#### [Task description]
An exact copy of the listing below is needed, with no pictures in it.
[[ Material for this task, beginning ]]
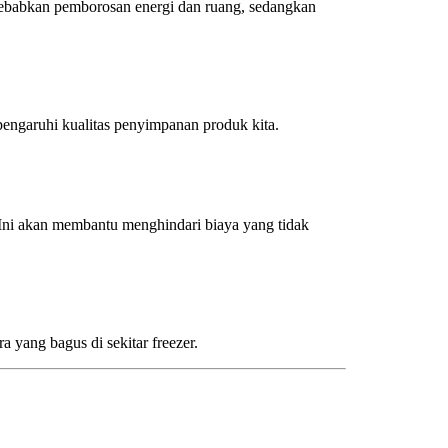
yebabkan pemborosan energi dan ruang, sedangkan
pengaruhi kualitas penyimpanan produk kita.
ni akan membantu menghindari biaya yang tidak
 yang bagus di sekitar freezer.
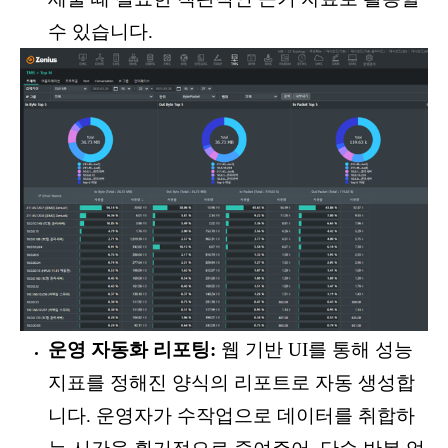
수 있습니다.
운영 자동화 리포팅:
웹 기반 UI를 통해 성능
지표를 정해진 양식의 리포트로 자동 생성합
니다. 운영자가 수작업으로 데이터를 취합하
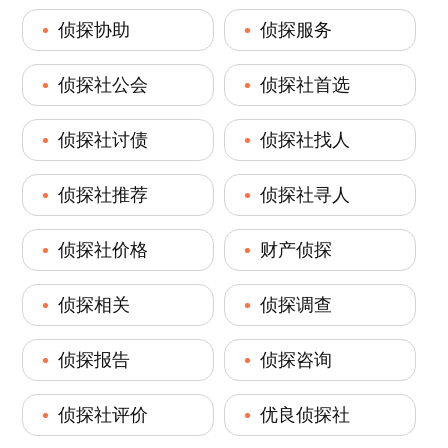
侦探协助
侦探服务
侦探社公会
侦探社首选
侦探社讨债
侦探社找人
侦探社推荐
侦探社寻人
侦探社价格
财产侦探
侦探相关
侦探调查
侦探报告
侦探咨询
侦探社评价
优良侦探社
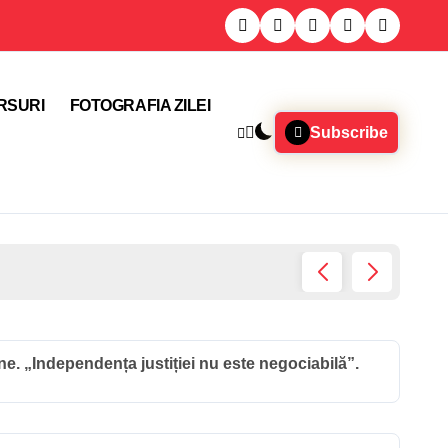
RSURI
FOTOGRAFIA ZILEI
Subscribe
Locuito
e. „Independența justiției nu este negociabilă”.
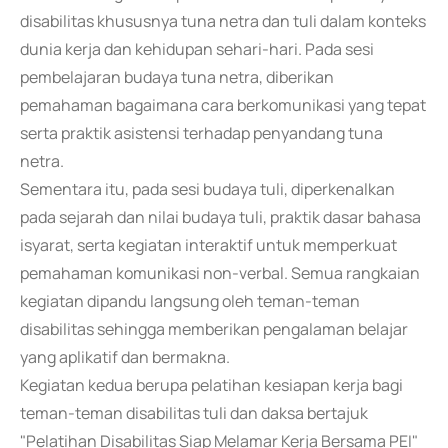
disabilitas khususnya tuna netra dan tuli dalam konteks
dunia kerja dan kehidupan sehari-hari. Pada sesi
pembelajaran budaya tuna netra, diberikan
pemahaman bagaimana cara berkomunikasi yang tepat
serta praktik asistensi terhadap penyandang tuna
netra.
Sementara itu, pada sesi budaya tuli, diperkenalkan
pada sejarah dan nilai budaya tuli, praktik dasar bahasa
isyarat, serta kegiatan interaktif untuk memperkuat
pemahaman komunikasi non-verbal. Semua rangkaian
kegiatan dipandu langsung oleh teman-teman
disabilitas sehingga memberikan pengalaman belajar
yang aplikatif dan bermakna.
Kegiatan kedua berupa pelatihan kesiapan kerja bagi
teman-teman disabilitas tuli dan daksa bertajuk
"Pelatihan Disabilitas Siap Melamar Kerja Bersama PEI"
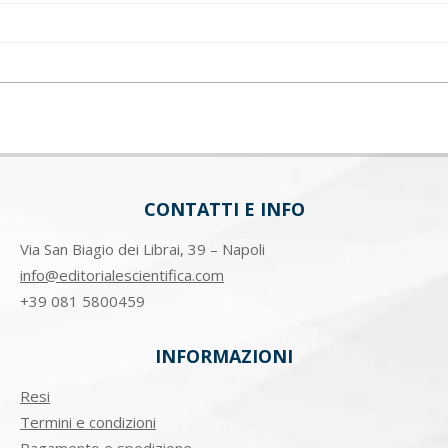
CONTATTI E INFO
Via San Biagio dei Librai, 39 – Napoli
info@editorialescientifica.com
+39
081 5800459
INFORMAZIONI
Resi
Termini e condizioni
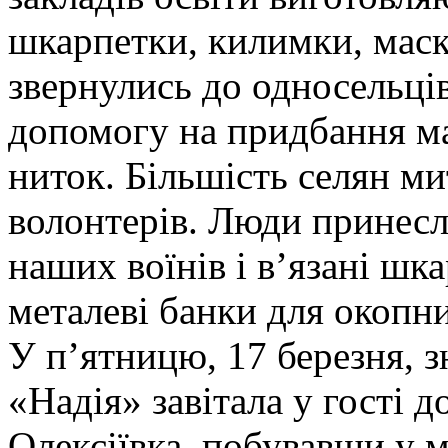
шкарпетки, килимки, маск
звернулись до односельці
допомогу на придбання мат
ниток. Більшість селян ми
волонтерів. Люди принесл
наших воїнів і в’язані шкар
металеві банки для окопни
У п’ятницю, 17 березня, з
«Надія» завітала у гості д
Олексіївка, побувавши у м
[[ Material for this task, end ]]
#### [Result]
yebabkan pemborosan energi dan ruang, sedangkan
pengaruhi kualitas penyimpanan produk kita.
ni akan membantu menghindari biaya yang tidak
 yang bagus di sekitar freezer.
수 있습니다.
운영 자동화 리포팅:
웹 기반 UI를 통해 성능
지표를 정해진 양식의 리포트로 자동 생성합
니다. 운영자가 수작업으로 데이터를 취합하
侦探协助
侦探服务
侦探社公会
侦探社首选
侦探社讨债
侦探社找人
侦探社推荐
侦探社寻人
侦探社价格
财产侦探
侦探相关
侦探调查
侦探报告
侦探咨询
侦探社评价
优良侦探社
RSURI
FOTOGRAFIA ZILEI
Subscribe
Locuito
e. „Independența justiției nu este negociabilă”.
disabilitas khususnya tuna netra dan tuli dalam konteks
dunia kerja dan kehidupan sehari-hari. Pada sesi
pembelajaran budaya tuna netra, diberikan
pemahaman bagaimana cara berkomunikasi yang tepat
serta praktik asistensi terhadap penyandang tuna
netra.
Sementara itu, pada sesi budaya tuli, diperkenalkan
pada sejarah dan nilai budaya tuli, praktik dasar bahasa
isyarat, serta kegiatan interaktif untuk memperkuat
pemahaman komunikasi non-verbal. Semua rangkaian
kegiatan dipandu langsung oleh teman-teman
disabilitas sehingga memberikan pengalaman belajar
yang aplikatif dan bermakna.
Kegiatan kedua berupa pelatihan kesiapan kerja bagi
teman-teman disabilitas tuli dan daksa bertajuk
"Pelatihan Disabilitas Siap Melamar Kerja Bersama PEI"
CONTATTI E INFO
Via San Biagio dei Librai, 39 – Napoli
info@editorialescientifica.com
+39
081 5800459
INFORMAZIONI
Resi
Termini e condizioni
шкарпетки, килимки, маск
звернулись до односельці
допомогу на придбання мат
ниток. Більшість селян ми
волонтерів. Люди принесл
наших воїнів і в’язані шкар
металеві банки для окопни
У п’ятницю, 17 березня, з
«Надія» завітала у гості д
Олексіївка, побувавши у м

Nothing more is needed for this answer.